We will argue that the bronze Christ cited in the painting was not merely, for Carpaccio, a modern work functioning as an ingenious hypothesis of a lost ancient work. The bronze Christ did not just "stand for" or refer poetically to antiquity. Rather, for him the statue was an antique work. (18)
Substitution
To make sense of this claim about the statue we will need to introduce a new model of the relation of artifacts to time. The thesis proposed here and in the research project it introduces is that all artifacts--not just statues but also chairs, panel paintings, even churches--were understood in the premodern period to have a double historicity: one might know that they were fabricated in the present or in the recent past but at the same time value them and use them as if they were very old things. This was not a matter of self-delusion or indolence but a function of an entire way of thinking about the historicity of artifacts repeatedly misunderstood by the modern discipline of art history.
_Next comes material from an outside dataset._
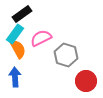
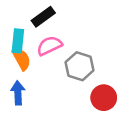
black rectangle: (22, 14) -> (43, 17), moved
cyan rectangle: (15, 34) -> (18, 41), turned -30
Images and buildings, as a general rule, were understood as tokens of types, types associated with mythical, dimly perceived origins and enforcing general structural or categorical continuity across sequences of tokens. One token or replica effectively substituted for another; classes of artifacts were grasped as chains of substitutable replicas stretching out across time and space. Under this conception of the temporal life of artifacts, which we will call the principle of substitution, modern copies of painted icons were understood as effective surrogates for lost originals, and new buildings were understood as reinstantiations, through typological association, of prior structures. The literal circumstances and the historical moment of an artifact's material execution were not routinely taken as components of its meaning or function; such facts about an artifact were seen as accidental rather than as constitutive features. Instead, the artifact functioned by aligning itself with a diachronic chain of replications. It substituted for the absent artifacts that preceded it within the chain. Richard Krautheimer, in his seminal article "Introduction to an Iconography of Medieval Architecture," of 1942, made this point about medieval buildings. (19) He held that the ground plans of many early and high medieval churches were governed not so much by structural, formal, or liturgical concerns as by a desire to comply with a set of simple design principles embodied in a few prestigious and symbolically weighty early models. Krautheimer carefully declined to push his thesis beyond a limited group of centrally planned churches dating from the ninth to the twelfth centuries. In effect, we are trying to extend the Krautheimer thesis, beyond its original brief, to the painting and the sculpture of the Renaissance.